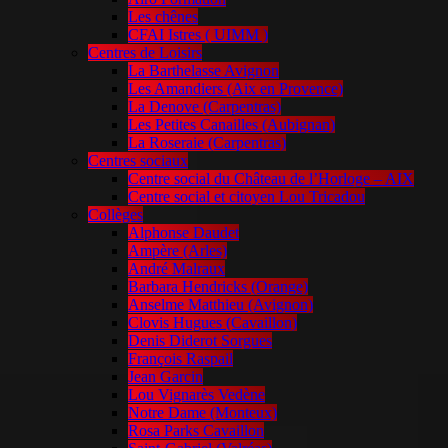
Les chênes
CFAI Istres ( UIMM )
Centres de Loisirs
La Barthelasse Avignon
Les Amandiers (Aix en Provence)
La Denove (Carpentras)
Les Petites Canailles (Aubignan)
La Roseraie (Carpentras)
Centres sociaux
Centre social du Château de l’Horloge – AIX
Centre social et citoyen Lou Tricadou
Collèges
Alphonse Daudet
Ampère (Arles)
André Malraux
Barbara Hendricks (Orange)
Anselme Matthieu (Avignon)
Clovis Hugues (Cavaillon)
Denis Diderot Sorgues
François Raspail
Jean Garcin
Lou Vignarès Vedène
Notre Dame (Monteux)
Rosa Parks Cavaillon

Your objective:
State the number of lines in the entries above that contain the word "Cavaillon", and nothing more.

Solution:
2